Detestaba que le sacaran al estrado, detestaba madrugar, detestaba llegar tarde a comer y también detestaba sus compañeros. No podía aguantar la rapidez con la que alzaban las manos delante suya… odiaba esa competitividad por ser el más sabiondo. Un pésimo alumno, ese era él.
No era de extrañar; aunque él no sacaba notas por encima del aprobado era muy listo. Más listo que el niño mascota de la profesora: él sabía que la “seño” le ignoraba, sabía que sus compañeros le insultaban cuando ejecutaban la formación del “corrillo” entre clase y clase, y sabía que sus abuelos estaban decepcionados por sus resultados.
Él vivía con sus abuelos, huérfano de padres, hermanos y felicidad, sus abuelos llegaban a considerar que había nacido algo deficiente.
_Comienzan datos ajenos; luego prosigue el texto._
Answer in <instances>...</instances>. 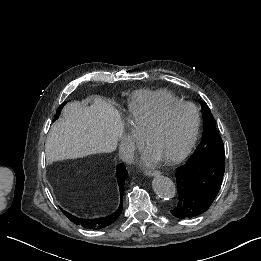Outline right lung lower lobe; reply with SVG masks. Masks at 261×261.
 Returning <instances> with one entry per match:
<instances>
[{
    "label": "right lung lower lobe",
    "mask_w": 261,
    "mask_h": 261,
    "mask_svg": "<svg viewBox=\"0 0 261 261\" xmlns=\"http://www.w3.org/2000/svg\"><path fill=\"white\" fill-rule=\"evenodd\" d=\"M116 170H117V181H118L119 192H120V200H122L124 194V183L128 172L126 171L125 166L123 164H119ZM122 208H123V203L122 201H120V205L114 213L106 217L94 218V219L79 218L64 210H62V212L69 220H71L73 223L79 226H82L87 229L99 230L115 222L119 218L122 212Z\"/></svg>",
    "instance_id": "obj_1"
}]
</instances>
Quizás se le cayó a la matrona. A pesar de todo, no iban a gastar sus ahorros para ayudar al niño de su hija, la que había sido siempre la oveja negra de entre sus ocho hermanas. Sus abuelos pensaron que la escasez de coeficiente sería hereditaria, aunque también barajaron la idea de que un embarazo en tan edad temprana como la que tuvo su maldita hija fuera el causante. También era de esperar, siendo hijo de un perdido de la vida, a lo sumo trabajador.
Definitivamente, para sus abuelos él no era ninguna bendición del cielo, y eso él lo sabía.

Arlequín sabía todo esto.
Pero él seguía asistiendo a clase. Seguía almorzando con sus abuelos. Arlequín seguía hablando con sus padres por la noche, mirando las estrellas. Ellos eran los únicos que seguían comprendiendo a Arlequín. Y Arlequín lo sabía; donde quiera que ellos estuvieran, le querían… Arlequín lo sabía todo, porque era el más listo.